Task details: Everything in the listing below needs to be retyped exactly.

——————————

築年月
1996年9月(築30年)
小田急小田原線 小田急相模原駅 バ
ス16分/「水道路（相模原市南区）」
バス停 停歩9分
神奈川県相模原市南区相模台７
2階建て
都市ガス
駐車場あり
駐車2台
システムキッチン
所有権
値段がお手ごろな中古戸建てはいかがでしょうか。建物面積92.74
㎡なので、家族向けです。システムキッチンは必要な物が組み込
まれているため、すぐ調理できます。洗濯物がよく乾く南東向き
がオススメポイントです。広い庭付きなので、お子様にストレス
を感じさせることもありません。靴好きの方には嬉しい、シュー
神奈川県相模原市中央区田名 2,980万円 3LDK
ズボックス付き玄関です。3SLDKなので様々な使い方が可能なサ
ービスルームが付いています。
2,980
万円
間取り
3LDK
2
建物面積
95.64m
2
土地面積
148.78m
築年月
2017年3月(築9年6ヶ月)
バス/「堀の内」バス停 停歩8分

——————————

Exercise result:
築年月
1996年9月(築30年)
小田急小田原線 小田急相模原駅 バ
ス16分/「水道路（相模原市南区）」
バス停 停歩9分
神奈川県相模原市南区相模台７
2階建て
都市ガス
駐車場あり
駐車2台
システムキッチン
所有権
値段がお手ごろな中古戸建てはいかがでしょうか。建物面積92.74
㎡なので、家族向けです。システムキッチンは必要な物が組み込
まれているため、すぐ調理できます。洗濯物がよく乾く南東向き
がオススメポイントです。広い庭付きなので、お子様にストレス
を感じさせることもありません。靴好きの方には嬉しい、シュー
神奈川県相模原市中央区田名 2,980万円 3LDK
ズボックス付き玄関です。3SLDKなので様々な使い方が可能なサ
ービスルームが付いています。
2,980
万円
間取り
3LDK
2
建物面積
95.64m
2
土地面積
148.78m
築年月
2017年3月(築9年6ヶ月)
バス/「堀の内」バス停 停歩8分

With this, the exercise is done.